La più antica professione del mondo è indubbiamente quella del giornalista.
Perché già prima (assai prima) che da un’inutile costola di Adamo nascesse la dolce persona di Eva, futuro bersaglio di tanti tristi maschili epiteti, già c’era qualcuno che osservava, annotava e trascriveva ogni minimo dettaglio. In quel diario del mondo, numero unico, oggi raccolto sotto il nome di Bibbia.
Tracce di questa ancestrale origine è facile trovarle in molti fra coloro che si si sforzano di perpetuare ai giorni nostri quell’antico mestiere. Sopravvissuto tanto alla distruzione del Tempio (l’edicola) che alla francobollizzazione del prodotto, progressivamente contrattosi dallo storico formato lenzuolo al più modesto fazzolettino, passando per il tovagliolo, fino a dissolversi ormai quasi del tutto nell’etere, dove ancora si aggira tra web, radio e tivù.
Il giornale è morto, i giornalisti no. I giornali non si vendono più, i giornalisti non è dato saperlo.
Ci abbandonavamo tra le nuvole immersi in queste amene considerazioni ascoltando per puro caso le argomentate elucubrazioni di un antico esponente dell’ancor più antica professione, quotidianamente fatto, intento a difendere a spada tratta le «ragioni» di Putin in Ucraina, e ad offendere quelle degli Ucraini (che qualche ragione, in Ucraina, dovrebbero forse pur avere anch’essi).
— Putin ormai ha già vinto. Inutile continuare a versare sangue (e a spendere soldi) per tentare di resistergli — questa l’essenza del dotto discorso.
Come dire: i ladri assassini ti son già entrati in casa. Inutile che tu strilli e chieda aiuto. Statte bono e lascia che rubino e uccidano. Chi sopravviverà avrà fortuna di servirli. Meglio un servo vivo che un ex padrone morto. Noi abbiamo fatto anche la mossa di aiutarti, ma adesso c’è passata la voglia. Meglio strizzare l’occhio ai nuovi padroni.
Autentico giornalismo.
Sottoposta ad un rapido fact checking, la notizia mostra più d’una falla.

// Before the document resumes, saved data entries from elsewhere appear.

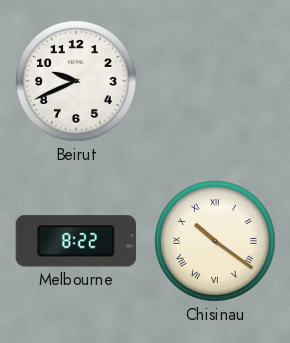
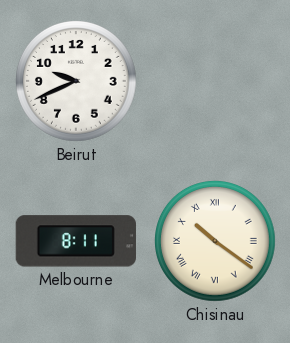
Melbourne: 8:22 -> 8:11
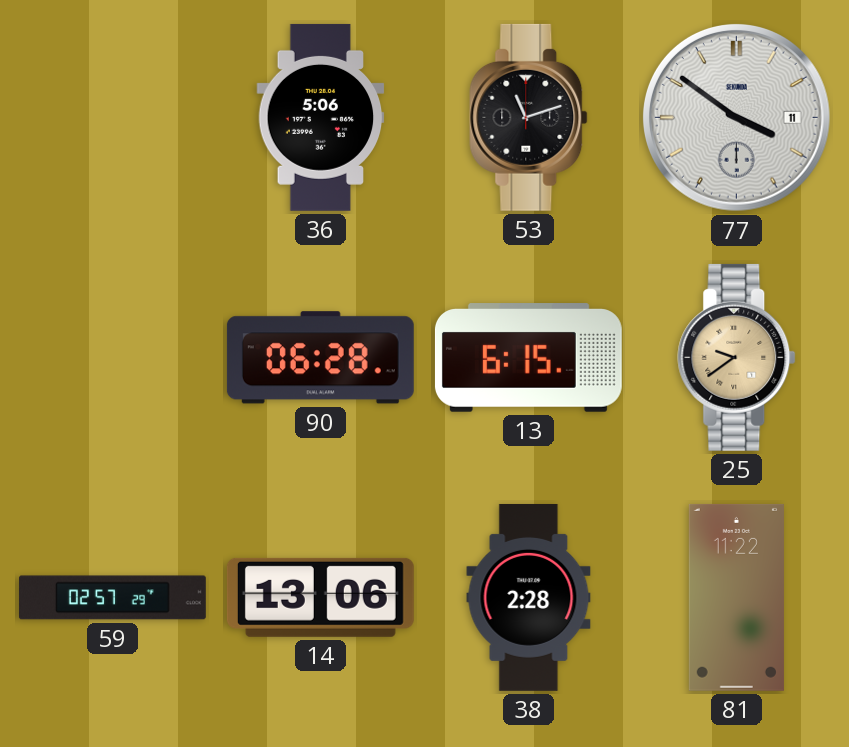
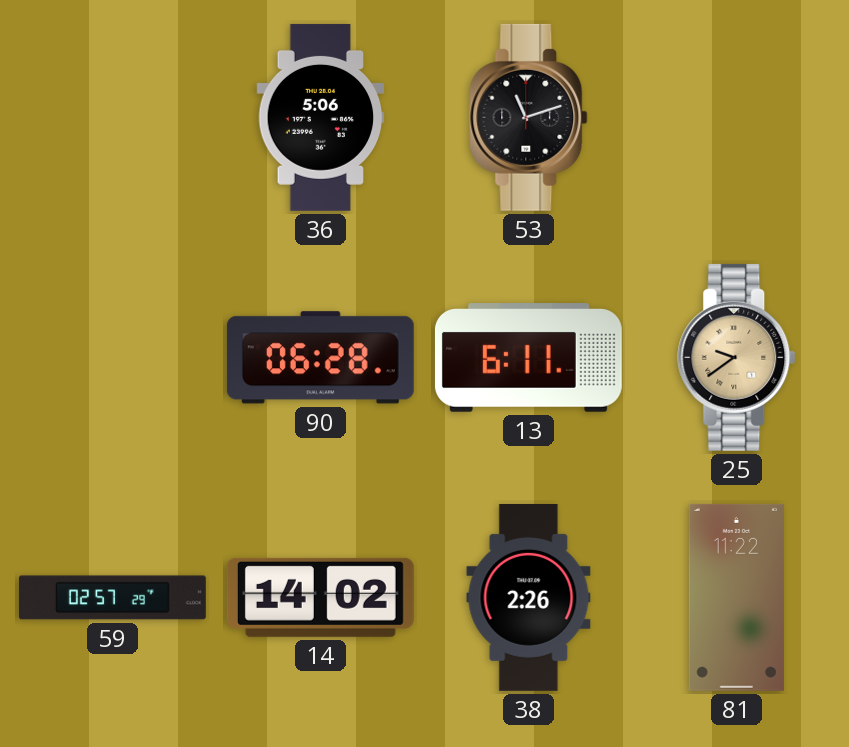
77: 3:51 -> none
13: 6:15 -> 6:11
14: 13:06 -> 14:02
38: 2:28 -> 2:26
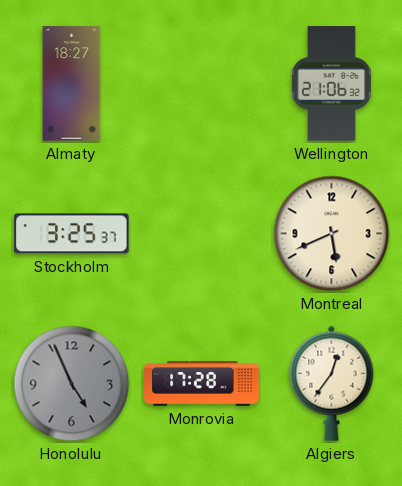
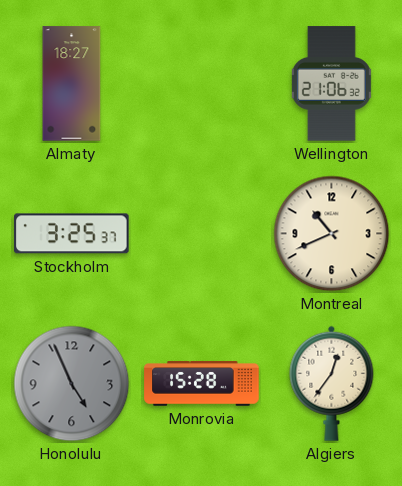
Montreal: 5:41 -> 10:41
Monrovia: 17:28 -> 15:28
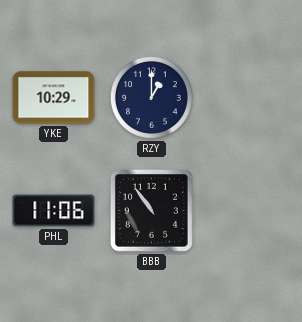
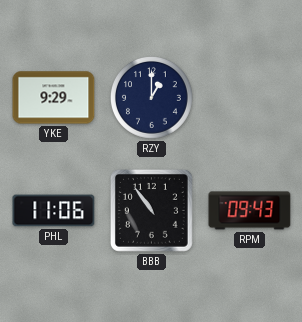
YKE: 10:29 -> 9:29
RPM: none -> 09:43
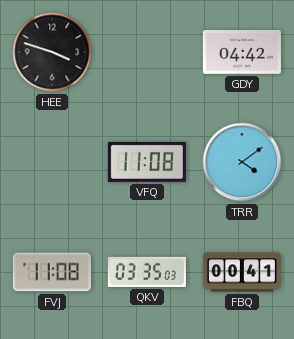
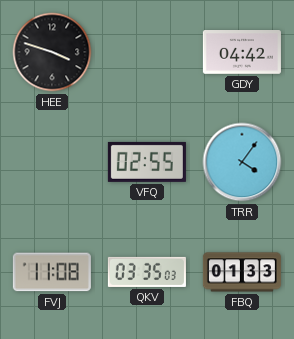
VFQ: 11:08 -> 02:55
TRR: 4:09 -> 4:06
FBQ: 00:41 -> 01:33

Che Putin abbia «vinto» non soltanto è tutto da dimostrare (c’è chi ha ricordato come Stalin in due mesi sia giunto a Berlino, mentre Putin in quattro anni abbia di poco oltrepassato i propri confini), ma si dimentica la sostanziale differenza tra il vincere con onore e il vincere con disonore.
Il Paese più vasto del mondo, uno dei meglio armati, ventotto volte più grande dell’Ucraina, impegnato in una guerricciola sotto casa che in quattro anni non riesce a chiudere, può davvero dichiararsi «vincitore» solo perché ha trovato un accordo col compagno di merende Trump, lupo nucleare anch’egli vigliaccamente affamato di teneri (e disarmati) agnelli venezuelani, messicani e danesi?
Circa poi l’«inutile versare sangue», l’intrepido giornalista dimentica che non si tratta del proprio sangue, ma del sangue altrui, e che non spetta ad egli decidere se, quando e quanto versarne. Dov’è finita l’Italia del Risorgimento, quella che o si fa l’Italia o si muore? O quella della Resistenza, combattuta a colpi di pietre e di molotov contro i panzer tedeschi? Non sarebbe stato più comodo imparare la lingua e asservirsi? Quanto meno sangue! E invece quella guerra l’Italia l’ha persa, sì. Ma l’ha persa con onore.
È stato dunque «inutile» resistere?
Ora le pietre e le molotov le hanno in mano gli Ucraini. Spetta ad essi decidere se la loro patria è un bene così alto da legittimare il voler morire per difenderla, così come ogni madre sarebbe senza esitazione pronta a fare per i propri figli, o abbandonarla alle voglie di un cavernicolo a cui prostituirsi.
Fortunatamente per il mondo, non tutti sono nati giornalisti.
È la guerra loro, non la nostra. Spetta agli Ucraini decidere se e come continuare a combatterla, se fino all’ultimo uomo o fino al penultimo. Non ci hanno chiesto di combatterla per conto loro. Ci han chiesto un aiuto. Di lanciare ad essi un bastone, un coltello, qualsiasi oggetto con cui potersi difendere. Qualcuno ha donato loro missili ed aerei, qualcun altro elmetti e giubbini, altri ancora denaro e medicinali. Ma nessuno ha mai sentito un Ucraino adombrarsi e inveire contro chi invece si è astenuto dal farlo.
Brutto mestiere, quello del soldato. Ma ben peggiore quello (antico) di chi dal divano di casa pretende a modo suo non solo di raccontarlo, ma anche di giudicarlo.